Find skeleton decomposition of the matrix $\begin{pmatrix}1 & 2 & 3 \\ 4 & 5 & 6 \\ 7 & 8 & 9\end{pmatrix}$.
Prove that $\|AB\|_F \leq \|A\|_2 \|B\|_F$.
The aim of this task is to build a face classifier. There are 40 persons in the database. Every person is represented by 10 photos with slightly different facial expression.
Download the database of faces from here.
Create training set:
Import first 9 images for each face ($360$ images). Represent these pictures as a matrix $F$ with $9\times 40$ columns, where each column is a reshaped 2D picture. Note: use np.reshape
to reshape matrix into a column.
Calculate and plot the mean face.

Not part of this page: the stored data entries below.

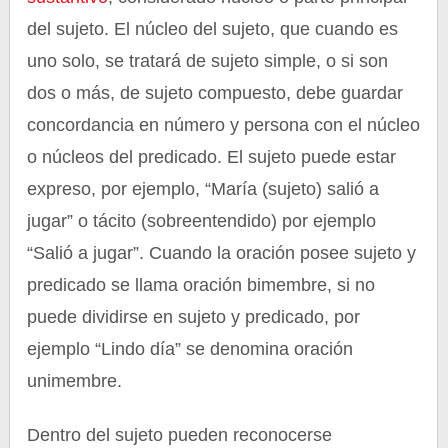
del sujeto. El núcleo del sujeto, que cuando es
uno solo, se tratará de sujeto simple, o si son
dos o más, de sujeto compuesto, debe guardar
concordancia en número y persona con el núcleo
o núcleos del predicado. El sujeto puede estar
expreso, por ejemplo, “María (sujeto) salió a
jugar” o tácito (sobreentendido) por ejemplo
“Salió a jugar”. Cuando la oración posee sujeto y
predicado se llama oración bimembre, si no
puede dividirse en sujeto y predicado, por
ejemplo “Lindo día” se denomina oración
unimembre.
Dentro del sujeto pueden reconocerse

Subtract it from each column of the matrix $F$.
Calculate SVD decomposition of the shifted matrix F and truncate the obtained representaition: $F_r = U_r S_r V_r^T$.
Here $U_r$ is a matrix with $r$ columns - basis set in a space of faces. $W_r = S_r V_r^T$ is a matrix of coefficients in the basis $U_r$. Note that now every image is represented as a small number of coefficients in the basis $U_r$.
Plot first 4 vectors in $U_r$ using subplots as it is done on the illustration to this problem. Now you know what eigenfaces are =)
Import testing set which is the rest of photos. Find their coefficients in the basis $U_r$. Note: coefficients can be found as a projection onto the columns of $U_r$.
Compare the obtained vectors of coefficients to vectors in $W_r$ using cosine similarity and classify testing faces. As an output give indices of faces that were misclassified when $r=5$.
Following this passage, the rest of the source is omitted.